◆ **EXERCISE OBJECTIVE**: In the material below, find each line that contains the word "seine" and copy it.

◆ **GIVEN RECORDS**:
# # # #
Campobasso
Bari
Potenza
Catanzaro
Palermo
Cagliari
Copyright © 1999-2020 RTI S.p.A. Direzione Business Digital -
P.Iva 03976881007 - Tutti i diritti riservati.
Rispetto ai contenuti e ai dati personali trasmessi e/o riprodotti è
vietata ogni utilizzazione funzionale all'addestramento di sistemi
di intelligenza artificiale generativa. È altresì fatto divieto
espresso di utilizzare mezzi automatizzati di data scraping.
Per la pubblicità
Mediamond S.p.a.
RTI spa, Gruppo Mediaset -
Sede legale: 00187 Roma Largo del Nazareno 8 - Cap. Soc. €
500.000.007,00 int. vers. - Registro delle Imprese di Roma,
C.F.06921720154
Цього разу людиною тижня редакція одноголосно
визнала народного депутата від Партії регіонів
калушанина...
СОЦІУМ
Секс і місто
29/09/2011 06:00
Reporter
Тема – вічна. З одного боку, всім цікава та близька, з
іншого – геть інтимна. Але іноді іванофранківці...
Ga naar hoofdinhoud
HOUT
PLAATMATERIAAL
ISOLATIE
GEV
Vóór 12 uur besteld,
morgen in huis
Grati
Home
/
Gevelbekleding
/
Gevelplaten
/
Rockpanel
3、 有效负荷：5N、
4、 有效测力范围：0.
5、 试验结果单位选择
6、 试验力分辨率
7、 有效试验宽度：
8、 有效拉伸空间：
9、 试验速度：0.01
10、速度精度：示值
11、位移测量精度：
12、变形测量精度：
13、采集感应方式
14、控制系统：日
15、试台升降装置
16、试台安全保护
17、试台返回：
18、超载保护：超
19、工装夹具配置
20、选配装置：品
# # # #
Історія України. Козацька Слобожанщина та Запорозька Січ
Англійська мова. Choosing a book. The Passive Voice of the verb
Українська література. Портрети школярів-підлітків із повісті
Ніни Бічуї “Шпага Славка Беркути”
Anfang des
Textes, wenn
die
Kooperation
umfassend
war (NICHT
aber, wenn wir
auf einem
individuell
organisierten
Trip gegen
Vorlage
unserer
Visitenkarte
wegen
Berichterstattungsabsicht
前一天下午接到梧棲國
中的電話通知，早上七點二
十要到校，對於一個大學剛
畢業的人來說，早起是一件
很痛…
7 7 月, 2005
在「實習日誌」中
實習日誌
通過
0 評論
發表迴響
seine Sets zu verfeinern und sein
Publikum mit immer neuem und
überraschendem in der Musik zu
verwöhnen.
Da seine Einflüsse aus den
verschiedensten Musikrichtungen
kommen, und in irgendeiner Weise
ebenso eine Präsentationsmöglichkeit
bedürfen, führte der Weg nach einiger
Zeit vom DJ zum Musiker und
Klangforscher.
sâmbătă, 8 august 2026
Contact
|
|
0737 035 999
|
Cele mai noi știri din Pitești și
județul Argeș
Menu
# # # #
◆ **WRITTEN ANSWER**:
seine Sets zu verfeinern und sein
Da seine Einflüsse aus den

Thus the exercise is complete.